Dawn of A New Era — Saudi On The Brinks of Major Change


In an epoch-making decision, Saudi Arabia issued the first set of driving licenses to women, three weeks prior to the actual termination of the long withstanding ban on female drivers. Chances are that the government might soon include two thousand more women in this new class of `women drivers’ in the kingdom. Saudi Arabia has the despicable distinction of being the only country in the world to have had slapped a ban on female drivers. A detestable off-shoot of the sharia law, the ban was a major hindrance to women’s rights in the country. Side-lining women to a subservient position, the Sharia law urges for a man’s consent to the activities of women. Compelling women to seek the approval of a male family member for all activities, the law upholds the supremacy of man. Restricting the freedom of women, the law mandates the involvement of a man in all crucial decision making processes. Bordering on the lines of chauvinism, the law curtails the free movement of women. Forcing the Saudi women to depend on other male family members or taxis, for the purpose of commutation, the ban resulted in unnecessary expenses for women. In the face of severe criticism from women rights activists, the Saudi government finally agreed to lift the ban last September. The ban which was placed in Riyadh in 1957, will finally be annulled on the 24th of June this year.
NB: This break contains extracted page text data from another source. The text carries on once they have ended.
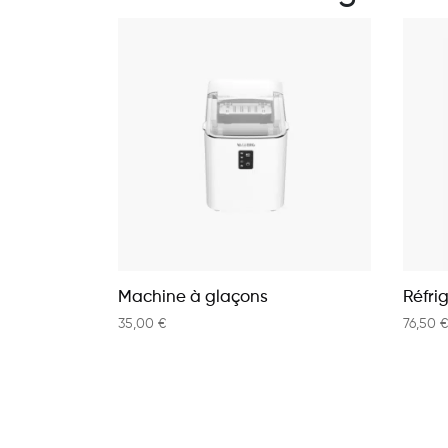
Machine à glaçons
Réfri
35,00
€
76,50
€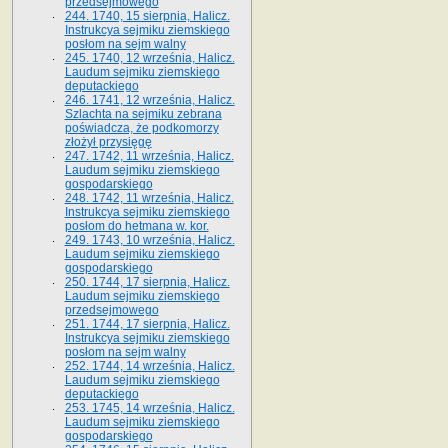
przedsejmowego
244. 1740, 15 sierpnia, Halicz.
Instrukcya sejmiku ziemskiego
posłom na sejm walny
245. 1740, 12 września, Halicz.
Laudum sejmiku ziemskiego
deputackiego
246. 1741, 12 września, Halicz.
Szlachta na sejmiku zebrana
poświadcza, że podkomorzy
złożył przysięgę
247. 1742, 11 września, Halicz.
Laudum sejmiku ziemskiego
gospodarskiego
248. 1742, 11 września, Halicz.
Instrukcya sejmiku ziemskiego
posłom do hetmana w. kor.
249. 1743, 10 września, Halicz.
Laudum sejmiku ziemskiego
gospodarskiego
250. 1744, 17 sierpnia, Halicz.
Laudum sejmiku ziemskiego
przedsejmowego
251. 1744, 17 sierpnia, Halicz.
Instrukcya sejmiku ziemskiego
posłom na sejm walny
252. 1744, 14 września, Halicz.
Laudum sejmiku ziemskiego
deputackiego
253. 1745, 14 września, Halicz.
Laudum sejmiku ziemskiego
gospodarskiego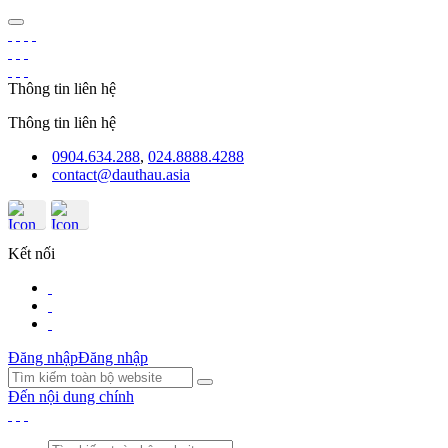
Thông tin liên hệ
Thông tin liên hệ
0904.634.288
,
024.8888.4288
contact@dauthau.asia
Kết nối
Đăng nhập
Đăng nhập
Đến nội dung chính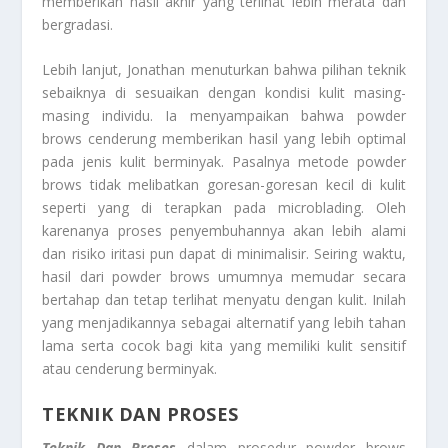
memberikan hasil akhir yang terlihat lebih merata dan
bergradasi.
Lebih lanjut, Jonathan menuturkan bahwa pilihan teknik
sebaiknya di sesuaikan dengan kondisi kulit masing-
masing individu. Ia menyampaikan bahwa powder
brows cenderung memberikan hasil yang lebih optimal
pada jenis kulit berminyak. Pasalnya metode powder
brows tidak melibatkan goresan-goresan kecil di kulit
seperti yang di terapkan pada microblading. Oleh
karenanya proses penyembuhannya akan lebih alami
dan risiko iritasi pun dapat di minimalisir. Seiring waktu,
hasil dari powder brows umumnya memudar secara
bertahap dan tetap terlihat menyatu dengan kulit. Inilah
yang menjadikannya sebagai alternatif yang lebih tahan
lama serta cocok bagi kita yang memiliki kulit sensitif
atau cenderung berminyak.
TEKNIK DAN PROSES
Teknik Dan Proses
dalam prosedur powder brows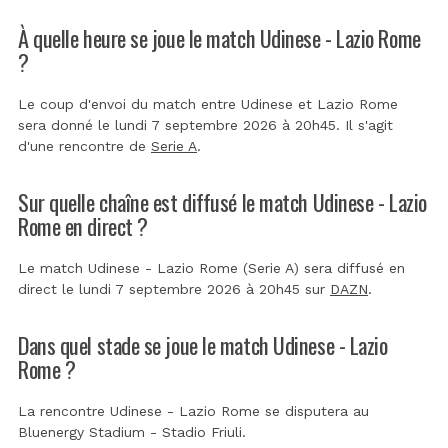
À quelle heure se joue le match Udinese - Lazio Rome
?
Le coup d'envoi du match entre Udinese et Lazio Rome
sera donné le lundi 7 septembre 2026 à 20h45. Il s'agit
d'une rencontre de
Serie A
.
Sur quelle chaîne est diffusé le match Udinese - Lazio
Rome en direct ?
Le match Udinese - Lazio Rome (Serie A) sera diffusé en
direct le lundi 7 septembre 2026 à 20h45 sur
DAZN
.
Dans quel stade se joue le match Udinese - Lazio
Rome ?
La rencontre Udinese - Lazio Rome se disputera au
Bluenergy Stadium - Stadio Friuli
.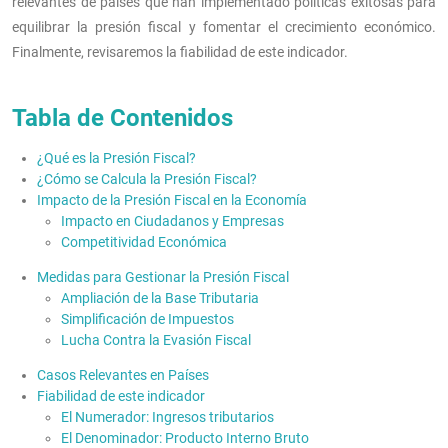
relevantes de países que han implementado políticas exitosas para
equilibrar la presión fiscal y fomentar el crecimiento económico.
Finalmente, revisaremos la fiabilidad de este indicador.
Tabla de Contenidos
¿Qué es la Presión Fiscal?
¿Cómo se Calcula la Presión Fiscal?
Impacto de la Presión Fiscal en la Economía
Impacto en Ciudadanos y Empresas
Competitividad Económica
Medidas para Gestionar la Presión Fiscal
Ampliación de la Base Tributaria
Simplificación de Impuestos
Lucha Contra la Evasión Fiscal
Casos Relevantes en Países
Fiabilidad de este indicador
El Numerador: Ingresos tributarios
El Denominador: Producto Interno Bruto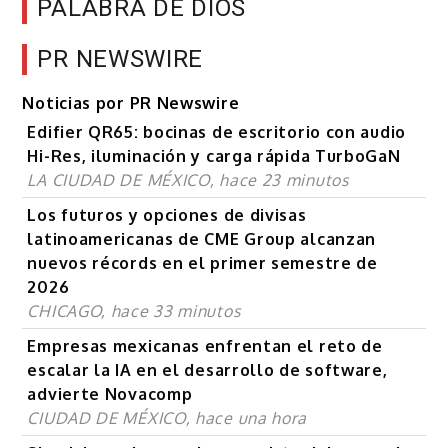
PALABRA DE DIOS
PR NEWSWIRE
Noticias por PR Newswire
Edifier QR65: bocinas de escritorio con audio
Hi-Res, iluminación y carga rápida TurboGaN
LA CIUDAD DE MÉXICO, hace 23 minutos
Los futuros y opciones de divisas
latinoamericanas de CME Group alcanzan
nuevos récords en el primer semestre de
2026
CHICAGO, hace 33 minutos
Empresas mexicanas enfrentan el reto de
escalar la IA en el desarrollo de software,
advierte Novacomp
CIUDAD DE MÉXICO, hace una hora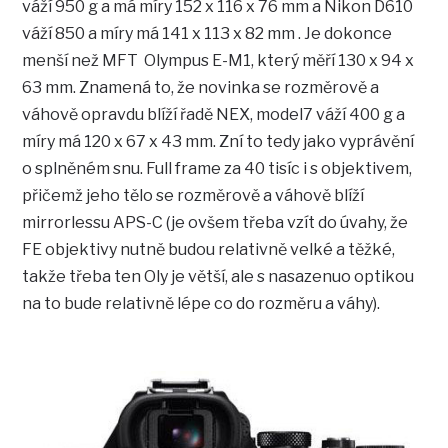
váží 950 g a má míry 152 x 116 x 76 mm a Nikon D610
váží 850 a míry má 141 x 113 x 82 mm . Je dokonce
menší než MFT Olympus E-M1, který měří 130 x 94 x
63
mm.
Znamená to, že novinka se rozměrově a
váhově opravdu blíží řadě NEX, model7 váží 400 g a
míry má 120 x 67 x 43 mm. Zní to tedy jako vyprávění
o splněném snu. Full frame za 40 tisíc i s objektivem,
přičemž jeho tělo se rozměrově a váhově blíží
mirrorlessu APS-C (je ovšem třeba vzít do úvahy, že
FE objektivy nutně budou relativně velké a těžké,
takže třeba ten Oly je větší, ale s nasazenuo optikou
na to bude relativně lépe co do rozměru a váhy).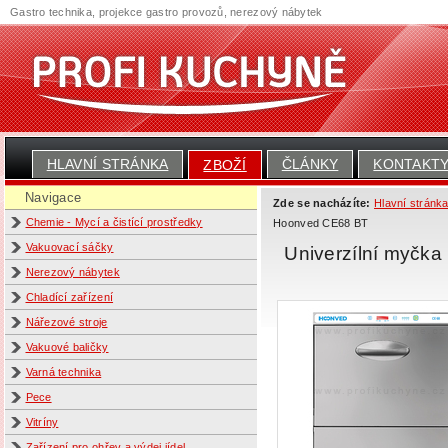
Gastro technika, projekce gastro provozů, nerezový nábytek
HLAVNÍ STRÁNKA
ČLÁNKY
KONTAKT
ZBOŽÍ
Navigace
Zde se nacházíte:
Hlavní stránk
Chemie - Mycí a čistící prostředky
Hoonved CE68 BT
Vakuovací sáčky
Univerzílní myčka
Nerezový nábytek
Chladící zařízení
Nářezové stroje
Vakuové baličky
Varná technika
Pece
Vitríny
Zařízení pro ohřev a výdej jídel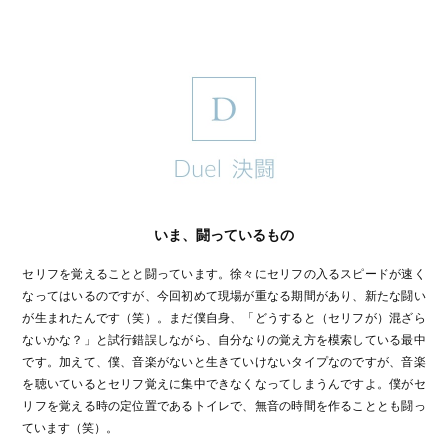
いま、闘っているもの
セリフを覚えることと闘っています。徐々にセリフの入るスピードが速く
なってはいるのですが、今回初めて現場が重なる期間があり、新たな闘い
が生まれたんです（笑）。まだ僕自身、「どうすると（セリフが）混ざら
ないかな？」と試行錯誤しながら、自分なりの覚え方を模索している最中
です。加えて、僕、音楽がないと生きていけないタイプなのですが、音楽
を聴いているとセリフ覚えに集中できなくなってしまうんですよ。僕がセ
リフを覚える時の定位置であるトイレで、無音の時間を作ることとも闘っ
ています（笑）。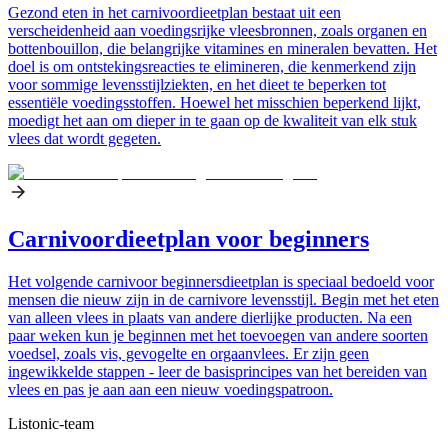
Gezond eten in het carnivoordieetplan bestaat uit een
verscheidenheid aan voedingsrijke vleesbronnen, zoals organen en
bottenbouillon, die belangrijke vitamines en mineralen bevatten. Het
doel is om ontstekingsreacties te elimineren, die kenmerkend zijn
voor sommige levensstijlziekten, en het dieet te beperken tot
essentiële voedingsstoffen. Hoewel het misschien beperkend lijkt,
moedigt het aan om dieper in te gaan op de kwaliteit van elk stuk
vlees dat wordt gegeten.
Carnivoordieetplan voor beginners
Het volgende carnivoor beginnersdieetplan is speciaal bedoeld voor
mensen die nieuw zijn in de carnivore levensstijl. Begin met het eten
van alleen vlees in plaats van andere dierlijke producten. Na een
paar weken kun je beginnen met het toevoegen van andere soorten
voedsel, zoals vis, gevogelte en orgaanvlees. Er zijn geen
ingewikkelde stappen - leer de basisprincipes van het bereiden van
vlees en pas je aan aan een nieuw voedingspatroon.
Listonic-team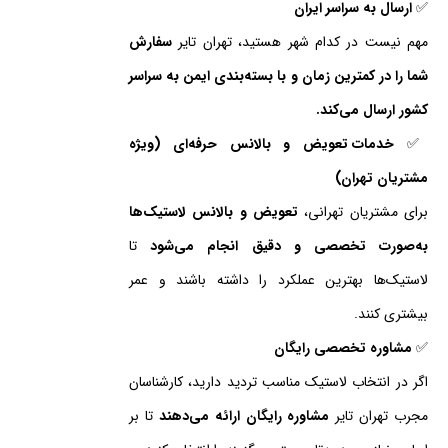
✅
ارسال به سراسر ایران
مهم نیست در کدام شهر هستید، تهران تایر
سفارش
شما را در کمترین زمان و با بسته‌بندی ایمن به سراسر
کشور ارسال می‌کند.
✅
خدمات تعویض و بالانس حرفه‌ای (ویژه
مشتریان تهران)
برای مشتریان تهرانی،
تعویض و بالانس لاستیک‌ها
به‌صورت تخصصی و دقیق انجام می‌شود
تا
لاستیک‌ها بهترین عملکرد را داشته باشند و عمر
بیشتری کنند.
✅
مشاوره تخصصی رایگان
اگر در انتخاب لاستیک مناسب تردید دارید، کارشناسان
مجرب تهران تایر
مشاوره رایگان ارائه می‌دهند
تا بر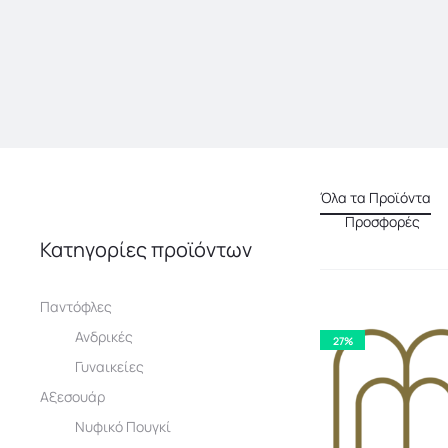
Όλα τα Προϊόντα
Προσφορές
Κατηγορίες προϊόντων
Παντόφλες
Ανδρικές
27%
Γυναικείες
Αξεσουάρ
Νυφικό Πουγκί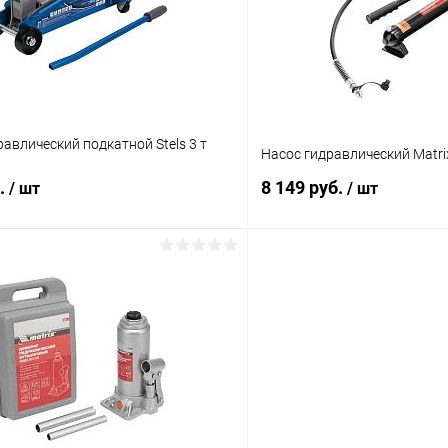
ое
В наличии
В избранное
авлический подкатной Stels 3 т
Насос гидравлический Matri
б.
8 149 руб.
/ шт
/ шт
В корзину
В корз
 клик
Сравнение
Купить в 1 клик
ое
В наличии
В избранное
The orthodox image of Saudi Arabia

Saudi Arabia has always fostered traditionalist ideas. Extremely conformist in its attitude, the kingdom is known for its pro-Islamic policies. Promoting an ultra-conservative take on Islam, the middle-eastern state has stringent rules and regulations. The authoritarian regime has imposed several restrictions on its citizens, especially its female inhabitants.

Subject to a myriad of restrictions, the women of Saudi are obligated to seek the validation of a male guardian for all crucial decisions in life. Succumbing under `the guardian system,’ the women of the kingdom are mandated to have an official male `wali’ (guardian) in the form of a parent, sibling or relative. The guardian’s consent is required for all activities including the woman’s application for passports, marriage and travel.

But with the appointment of Mohammed Bin Salman (MBS) as the crown prince in June 2017, things seem to have changed for the better. Serving as the deputy prime minister of the kingdom, MBS has taken upon himself the responsibility to liberalise the policies. With the initiation of the much-publicized liberalisation drive in the kingdom, MBS has been vying to realise the proposed `Saudi Vision 2030’. The highly ambitious proposal promises to usher in social, cultural and economic reforms in the kingdom. As part of the reforms, Saudi recently terminated the 35 year old ban on public-cinema. With the screening of Black Panther, it ended the much hated ban on public theatres. Relaxing further rules, the kingdom allowed women to watch Al-Ahli’s match against Al-Batin in the Saudi Pro League. Allowing women into the King Abdullah Sports City stadium in Jedda for the first time, the kingdom assured of opening other football stadiums for women spectators. With the organisation of the first Saudi concert by a female singer and the much hyped fashion week, Saudi seems to have embarked upon the path towards liberalisation. Women are no longer forced to seek the permission of their guardian for decisions like joining a university, undergoing a surgery and applying for a job.

Inspite of the promised reforms, the number of detained human rights activists increased drastically during the reign of MBS. Accused of human rights violation, MBS faced the ire of Amnesty International and Human Rights Watch. The persecution of well-known activists like novelist Mustafa al-Hassan, Abdullah al-Malki, Essam al-Zamel and the founding members of ACPRA, Abdulaziz al-Shubaily and Issa al-Hamid resulted in angry outbursts. Tarnishing the image of Saudi is the fact that the government has made it nearly impossible for women to seek legal redress in cases of sexual abuse and domestic violence. Mandating the authorisation of a male guardian for a woman to file a case, the law has made it difficult for women to seek justice in cases where the guardian himself is the perpetrator. Women are still subject to abominable restrictions like that of not being able to freely participate in sports, swim in public pools or freely interact with men. And then there is the dress code that forces them to cover themselves in a black robe called `abaya’ from head to toe.

Even though Saudi has come a long way, it still has a very tricky path ahead of it. Hopefully the kingdom will be able to traverse this rocky path that is lined with hardline clerics and intransigent religious heads.